Of the records that follow, copy only the lines from the line containing "Дореволюционные дачники и дачная культура" to the line containing "Frage & Antwort", both included, exactly as written.

DATA FOR ANALYSIS: Begin

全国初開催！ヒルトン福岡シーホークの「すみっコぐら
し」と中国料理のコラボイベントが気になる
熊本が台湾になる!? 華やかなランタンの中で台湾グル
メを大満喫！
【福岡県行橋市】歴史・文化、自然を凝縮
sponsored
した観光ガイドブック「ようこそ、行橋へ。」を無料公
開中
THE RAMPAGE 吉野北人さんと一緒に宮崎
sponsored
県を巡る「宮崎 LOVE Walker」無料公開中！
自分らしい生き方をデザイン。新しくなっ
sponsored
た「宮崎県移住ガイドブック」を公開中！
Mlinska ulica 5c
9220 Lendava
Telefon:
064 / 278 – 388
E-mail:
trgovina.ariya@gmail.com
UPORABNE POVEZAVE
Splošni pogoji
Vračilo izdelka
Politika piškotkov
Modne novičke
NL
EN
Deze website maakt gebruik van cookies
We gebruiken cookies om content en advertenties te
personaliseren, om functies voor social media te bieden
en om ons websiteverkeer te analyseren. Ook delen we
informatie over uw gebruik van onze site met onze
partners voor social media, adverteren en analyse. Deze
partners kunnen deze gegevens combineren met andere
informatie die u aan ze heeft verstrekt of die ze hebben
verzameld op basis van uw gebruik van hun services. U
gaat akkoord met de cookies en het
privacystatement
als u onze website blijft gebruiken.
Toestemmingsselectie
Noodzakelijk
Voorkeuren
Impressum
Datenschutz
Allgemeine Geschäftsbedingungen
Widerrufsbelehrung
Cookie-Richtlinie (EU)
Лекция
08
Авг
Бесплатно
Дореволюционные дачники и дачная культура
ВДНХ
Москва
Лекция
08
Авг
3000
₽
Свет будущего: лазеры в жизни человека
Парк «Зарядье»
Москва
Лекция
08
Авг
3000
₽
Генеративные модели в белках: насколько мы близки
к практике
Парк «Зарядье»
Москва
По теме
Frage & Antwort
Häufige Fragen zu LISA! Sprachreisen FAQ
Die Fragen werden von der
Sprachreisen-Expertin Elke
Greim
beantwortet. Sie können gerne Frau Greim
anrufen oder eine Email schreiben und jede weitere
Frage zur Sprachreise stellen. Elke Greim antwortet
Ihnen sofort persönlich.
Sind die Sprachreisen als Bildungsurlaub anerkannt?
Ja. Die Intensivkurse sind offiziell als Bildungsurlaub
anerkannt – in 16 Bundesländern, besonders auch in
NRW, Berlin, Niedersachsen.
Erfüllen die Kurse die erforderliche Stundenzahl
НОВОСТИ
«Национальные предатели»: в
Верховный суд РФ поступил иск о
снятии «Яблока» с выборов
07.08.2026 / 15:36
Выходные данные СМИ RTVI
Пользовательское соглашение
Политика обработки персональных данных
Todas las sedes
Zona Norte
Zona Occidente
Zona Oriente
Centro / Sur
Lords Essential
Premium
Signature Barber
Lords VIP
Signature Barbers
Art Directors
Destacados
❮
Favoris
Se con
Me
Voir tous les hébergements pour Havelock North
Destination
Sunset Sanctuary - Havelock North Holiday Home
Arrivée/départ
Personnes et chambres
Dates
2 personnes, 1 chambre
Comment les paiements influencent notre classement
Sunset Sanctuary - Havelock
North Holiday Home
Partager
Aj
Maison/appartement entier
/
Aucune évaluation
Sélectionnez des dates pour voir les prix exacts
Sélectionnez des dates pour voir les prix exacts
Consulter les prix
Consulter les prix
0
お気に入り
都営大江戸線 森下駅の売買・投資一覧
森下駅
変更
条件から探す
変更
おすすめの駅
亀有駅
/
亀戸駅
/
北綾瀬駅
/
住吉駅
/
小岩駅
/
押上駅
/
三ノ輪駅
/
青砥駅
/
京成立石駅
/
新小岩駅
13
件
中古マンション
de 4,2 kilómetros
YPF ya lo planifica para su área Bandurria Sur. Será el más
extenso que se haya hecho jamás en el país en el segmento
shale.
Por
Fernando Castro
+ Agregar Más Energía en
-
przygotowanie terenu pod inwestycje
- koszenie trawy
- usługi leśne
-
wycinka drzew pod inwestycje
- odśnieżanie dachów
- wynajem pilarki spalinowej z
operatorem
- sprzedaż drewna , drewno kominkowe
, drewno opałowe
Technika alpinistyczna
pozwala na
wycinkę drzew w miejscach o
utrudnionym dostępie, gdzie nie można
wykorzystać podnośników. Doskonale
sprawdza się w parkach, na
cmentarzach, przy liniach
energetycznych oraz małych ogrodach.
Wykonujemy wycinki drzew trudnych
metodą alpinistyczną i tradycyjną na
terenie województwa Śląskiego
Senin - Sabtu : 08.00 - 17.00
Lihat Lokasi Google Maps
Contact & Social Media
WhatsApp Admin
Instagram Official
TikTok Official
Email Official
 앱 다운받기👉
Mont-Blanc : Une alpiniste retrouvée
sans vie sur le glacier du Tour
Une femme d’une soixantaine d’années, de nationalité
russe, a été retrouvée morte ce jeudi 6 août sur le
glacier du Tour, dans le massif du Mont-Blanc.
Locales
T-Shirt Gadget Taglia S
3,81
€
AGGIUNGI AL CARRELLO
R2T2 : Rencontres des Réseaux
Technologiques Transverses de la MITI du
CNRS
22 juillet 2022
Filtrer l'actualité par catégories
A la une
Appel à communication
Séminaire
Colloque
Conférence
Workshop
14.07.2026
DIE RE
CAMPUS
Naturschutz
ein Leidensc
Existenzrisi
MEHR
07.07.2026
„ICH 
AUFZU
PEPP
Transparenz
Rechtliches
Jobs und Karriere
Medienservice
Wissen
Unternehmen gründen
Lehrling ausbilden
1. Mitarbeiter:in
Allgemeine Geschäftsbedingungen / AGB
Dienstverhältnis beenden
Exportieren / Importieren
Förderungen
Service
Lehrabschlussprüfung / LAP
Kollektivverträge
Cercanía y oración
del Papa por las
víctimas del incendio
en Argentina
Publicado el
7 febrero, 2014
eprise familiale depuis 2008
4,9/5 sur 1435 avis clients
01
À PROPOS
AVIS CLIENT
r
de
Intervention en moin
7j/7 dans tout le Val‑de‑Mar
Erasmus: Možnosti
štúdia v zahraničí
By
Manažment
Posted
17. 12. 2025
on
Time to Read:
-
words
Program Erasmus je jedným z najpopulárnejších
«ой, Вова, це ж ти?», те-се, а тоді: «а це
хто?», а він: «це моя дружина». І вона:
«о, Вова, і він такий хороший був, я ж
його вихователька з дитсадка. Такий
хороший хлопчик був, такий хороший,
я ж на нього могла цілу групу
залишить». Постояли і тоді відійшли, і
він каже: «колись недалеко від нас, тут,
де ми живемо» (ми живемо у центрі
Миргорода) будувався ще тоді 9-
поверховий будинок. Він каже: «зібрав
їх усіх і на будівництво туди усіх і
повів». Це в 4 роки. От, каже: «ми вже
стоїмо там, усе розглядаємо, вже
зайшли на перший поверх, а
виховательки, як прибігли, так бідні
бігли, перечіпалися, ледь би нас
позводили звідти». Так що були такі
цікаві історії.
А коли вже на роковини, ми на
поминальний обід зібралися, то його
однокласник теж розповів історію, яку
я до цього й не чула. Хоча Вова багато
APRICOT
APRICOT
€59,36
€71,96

DATA FOR ANALYSIS: End

RESULT:
Дореволюционные дачники и дачная культура
ВДНХ
Москва
Лекция
08
Авг
3000
₽
Свет будущего: лазеры в жизни человека
Парк «Зарядье»
Москва
Лекция
08
Авг
3000
₽
Генеративные модели в белках: насколько мы близки
к практике
Парк «Зарядье»
Москва
По теме
Frage & Antwort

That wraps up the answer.